Worn out, with health issues and disillusioned with the way things were going in his line of work my boyfriend made the tough decision to retire early, giving up a salary most of us can only dream of in order to pursue his lifetime’s desire of moving to North Norfolk.
Until I met him my knowledge of Norfolk consisted of a wild weekend at a caravan park in Caister with 18 plus, many moons ago and a week with my kids at Pontins near Great Yarmouth. Pontins was truly grim and full of burger munching tattooed parents yelling ‘Chelsea,’ ‘Ryan.’ I came away from Norfolk thinking, never again; just get me out of this flat, culture less, dull, county.
My boyfriend, a graduate in Ecology at the University of East Anglia in Norwich describes North Norfolk ‘as the land that time forgot.’ North Norfolk is cut off from the rest of the country and without a motorway beyond Norwich few venture further up, unless they’re visiting the Broads. The north coast and inland for some ten miles is, without doubt, one of the most beautiful, unspoilt regions of England. It’s truly breathtaking. The lanes aren’t crammed with caravans and cars in the summer, because most people have gone to Devon and Cornwall or the Lake District. It’s no wonder therefore that my boyfriend, his head full of fond memories of carefree days spent roaming the county, as a student, couldn’t wait to return to the county of his youth. And Norwich, the county capital, according to a recent poll is number two in the league of the most desirable places to live in the UK. The facts, I guess speak for themselves if you’re also thinking of relocating.
My boyfriend’s conveyancer tried to put him off relocating to Norfolk. “It’s far too cold up there” he said and asked “are you a Remainer or a Brexiteer?” “Oh” he said with alarm on hearing that my boyfriend had voted remain. “You’ll be in a minority up there.” 71 percent voted Brexit across Norfolk, perhaps not appreciating the benefits of EU membership, but it was a different situation in Norwich where most voted Remain.
Life in North Norfolk is like stepping back into the 1950s although things are changing. With so many Londoners buying second homes up there boutique restaurants have replaced pot stews in dreary pubs and quaint delis sell an array of local hams and mouthwatering cheeses. Unfortunately house prices are rising as demand increases for second homes in this region.
The pace of life is much slower.
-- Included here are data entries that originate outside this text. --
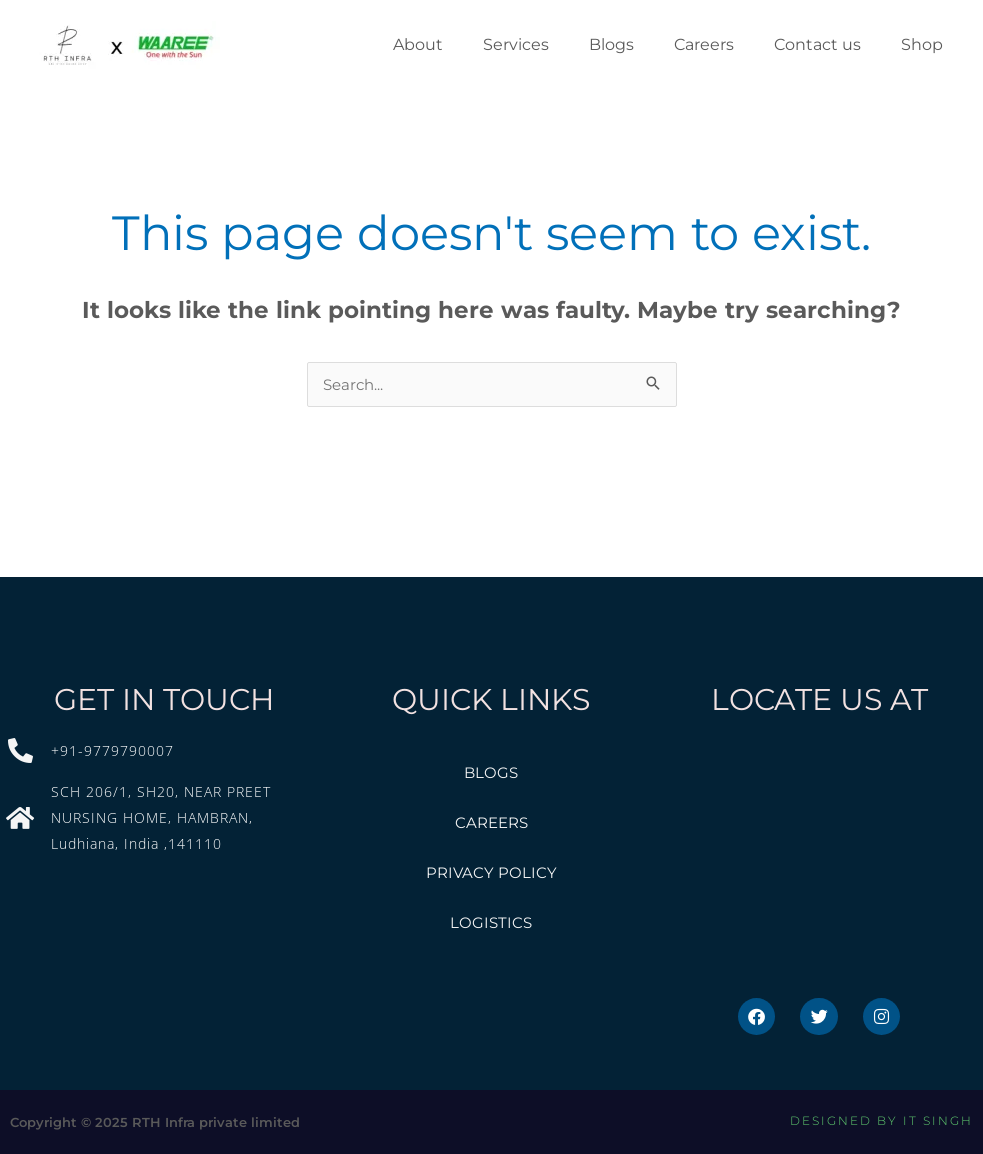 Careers (491, 822)
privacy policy (491, 872)
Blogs (491, 772)
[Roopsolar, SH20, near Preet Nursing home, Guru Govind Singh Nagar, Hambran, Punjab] (819, 858)
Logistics (491, 922) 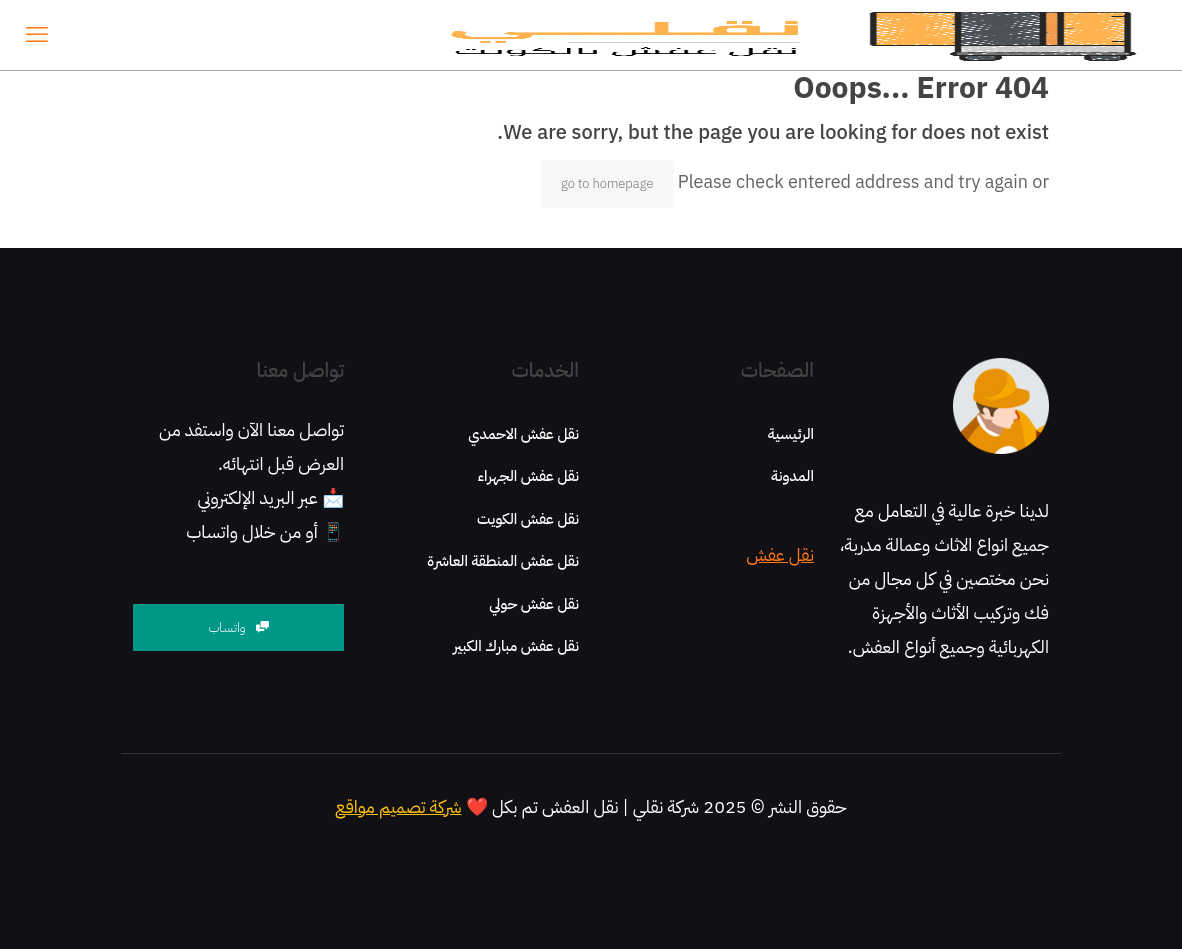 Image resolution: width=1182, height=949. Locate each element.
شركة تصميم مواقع (398, 806)
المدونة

Nobody rushes anywhere or to do anything. You step down a few gears, start to unwind and before long you’ve become as slow as porridge. I like Hilary Mantel’s description in her memoir of life in Norfolk: “In the post office on a Saturday they discuss rainfall – not enough to wet a stamp I once heard a man say. They talk about whether they have put the heating on or switched it off and they crawl the lanes in their Morris Travellers. They go into their houses on Christmas Eve and lock the doors. They leave their windfall apples and overproduce of vegetables outside their doors in baskets for anyone to take and sell bunches of daffodils for pennies.”
It’s a fallacy that Norfolk is flat. If you think that then you haven’t ventured far enough into the county. The Fens are flat but travel twenty or thirty miles further north and the countryside becomes undulating and wooded. Hilary Mantel says “Our long drives about the county, lost in winter lanes, our limp salads in village cafes, our scrambling in overgrown churchyards made me think deeply about this territory.”
I would add to Hilary’s description: partridges and pheasants in lush fields splashed with wild flowers, an array of colour. A gaggle of ducks waddling across the road, a few hares jumping by the verges, book sales in the churches and teas at the vicarage…
The beaches are the most stunning you will find, I believe anywhere in England. Vast sandy expanses seem to stretch to infinity, flanked by pine wooded areas and under the canopy of a wide painters’ sky. The Telegraph recently awarded Holkham the 8th best beach in the country. It writes: “This is the landscape of dreamy childhood holidays: wide skies and long stretches of golden sand. Build a castle, fly a kite or simply dash to the water’s edge and enjoy a leisurely dip in the calm, glassy-surfaced water. Seasoned beach-users suggest wearing surf shoes to avoid weaver fish stings. Keep an eye on the tides.”